At first glance, it looks like a game of tennis, but if you take a closer look, it’s a whole other ball game-- a game Abington resident Ann Reilly wanted to bring back home from vacation.

I had played Pickleball on Cape Cod. And enjoyed it so much that I felt as though we needed to do something like that in Abington.” Reilly said.

Consider it the PokemonGo of the senior set. The U.S.A. Pickleball Association says it’s the fastest growing sport in the country— a claim supported by the 414% increase in Pickleball courts nationwide since 2010. Abington made that list when Ann Reilly and her fellow Pickleball enthusiasts got local businesses to help them build a court.

“We sent out a letter saying, ‘we need Pickleball courts to have exercise, fun and sociability for our over 55 adults.’ As a result, we received a $10k grant from the Abington Elderly services.” Reilly said.

The rest is history. What followed was an outpouring of support—the town donated the land. The $11,000 fence was donated by a local business, as was the Pickleball sign. The grating, paving and painting were all done at a discount. The message was clear— Pickleball was here to stay.

It’s great because we don’t have to sit around in a rocking chair. It’s great because we’re active. It’s great because we meet some wonderful people. You get to a certain point and many of the grandmothers are babysitting all the time and they need to have some activity. At least, that’s how I feel, and I feel that it’s been a lifesaver in that I’m meeting new people, I’m playing, I’m active, I’m having fun.” Reilly said.

It’s clear that everyone is else is having fun, too. So, what exactly is Pickleball? Let’s address the name first. Legend has it that Pickleball inventor Joel Pritchard named the game after his dog, Pickles, however, the truth may lie in Pritchard’s wife, Joan, who in a newspaper column wrote that Pickleball borrowed its rules from so many other sports, it reminded her of the pickle boat in crew— “where oarsmen were chosen from the leftovers of other boats.”

Now, onto the rules. Think of Pickleball as a combination of tennis—with far less lunging, ping-pong, and badminton. And it’s always played with 2 people on each side. The ball resembles a wiffle ball, but it’s thicker, and the paddles are made of composite. Ann Reilly kindly walks me through the rules of the game.

“There’s a 2-bounce rule. You need to serve it underhand-- which is difficult if you play tennis. And the return of serve has to bounce once. The opposite side has to bounce once. And then volley the ball—but you can’t volley the ball in the kitchen.” Reilly said.

That’s another distinction of Pickleball—the court. The pale blue section in the middle is called the kitchen. Don’t ask why. Just stay out of it—unless the ball bounces inside the kitchen, in which case, you can step in to hit the ball.
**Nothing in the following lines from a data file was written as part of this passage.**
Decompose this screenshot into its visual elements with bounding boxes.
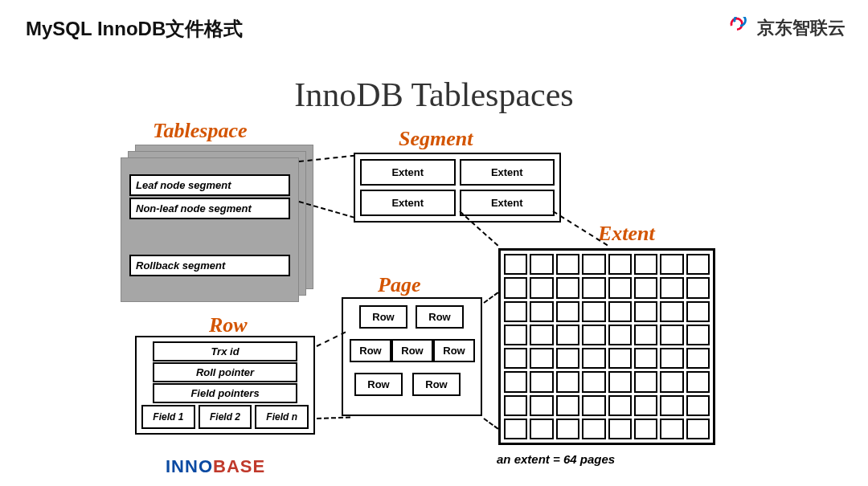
- label-segment: Segment: [399, 127, 473, 151]
- extent-grid: [498, 248, 715, 445]
- page-row: Row: [391, 339, 433, 362]
- extent-note: an extent = 64 pages: [497, 452, 615, 466]
- tablespace-item: Leaf node segment: [129, 174, 290, 196]
- brand-icon: [725, 17, 752, 39]
- label-page: Page: [378, 273, 420, 297]
- innobase-logo: INNOBASE: [166, 456, 265, 477]
- brand-logo: 京东智联云: [725, 16, 845, 40]
- page-row: Row: [433, 339, 475, 362]
- extent-cell: Extent: [360, 190, 456, 216]
- segment-box: Extent Extent Extent Extent: [354, 153, 561, 223]
- extent-cell: Extent: [460, 159, 555, 186]
- page-row: Row: [416, 305, 464, 329]
- tablespace-item: Rollback segment: [129, 255, 290, 276]
- label-tablespace: Tablespace: [153, 119, 247, 143]
- diagram-title: InnoDB Tablespaces: [0, 76, 868, 114]
- row-line: Trx id: [153, 341, 297, 361]
- label-row: Row: [209, 313, 248, 337]
- page-row: Row: [412, 373, 461, 396]
- extent-cell: Extent: [460, 190, 555, 216]
- row-box: Trx id Roll pointer Field pointers Field…: [135, 336, 315, 435]
- row-line: Roll pointer: [153, 362, 297, 382]
- extent-cell: Extent: [360, 159, 456, 186]
- page-row: Row: [354, 373, 403, 396]
- row-field: Field n: [255, 405, 309, 429]
- page-box: Row Row Row Row Row Row Row: [342, 297, 482, 416]
- page-row: Row: [359, 305, 407, 329]
- label-extent: Extent: [598, 222, 655, 246]
- page-title: MySQL InnoDB文件格式: [26, 16, 243, 42]
- row-field: Field 1: [141, 405, 195, 429]
- page-row: Row: [350, 339, 391, 362]
- tablespace-stack: Leaf node segment Non-leaf node segment …: [121, 145, 313, 297]
- tablespace-item: Non-leaf node segment: [129, 198, 290, 219]
- brand-text: 京东智联云: [757, 16, 845, 40]
- row-field: Field 2: [199, 405, 252, 429]
- row-line: Field pointers: [153, 383, 297, 403]
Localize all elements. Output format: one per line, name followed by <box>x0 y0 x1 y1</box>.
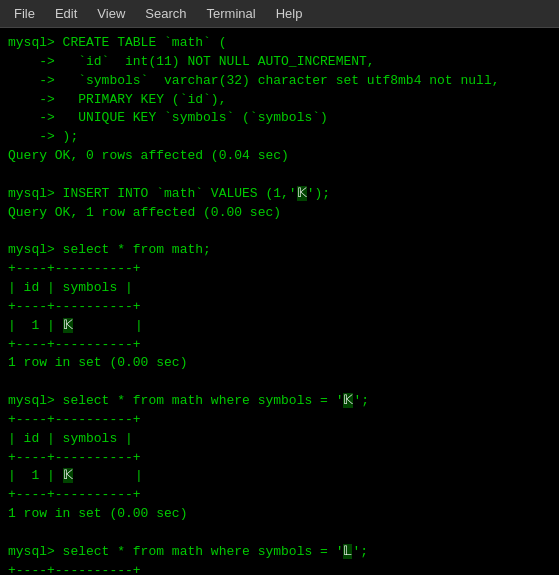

After the rundown, we head to the court to face off against other Abington residents, Sharon Collins and Sue Mollica. They are worthy adversaries.

Ann Reilly is about to discover my less than stellar hand-eye coordination. My first swing and the ball hits her leg.

Well, it’s hard if you don’t have sneakers, either.” Reilly said.

Proper footwear is always a good idea, no matter how comfortable you think your wedge sandals are. Even so, I’m confident that’s not the reason I played so poorly. But our main priority was not to get pickled—which is what happens if you plan an entire game without scoring a point.

We managed to score a point and thus avoided being pickled. We didn’t win—but hey, we had fun, which is really what Pickleball is all about.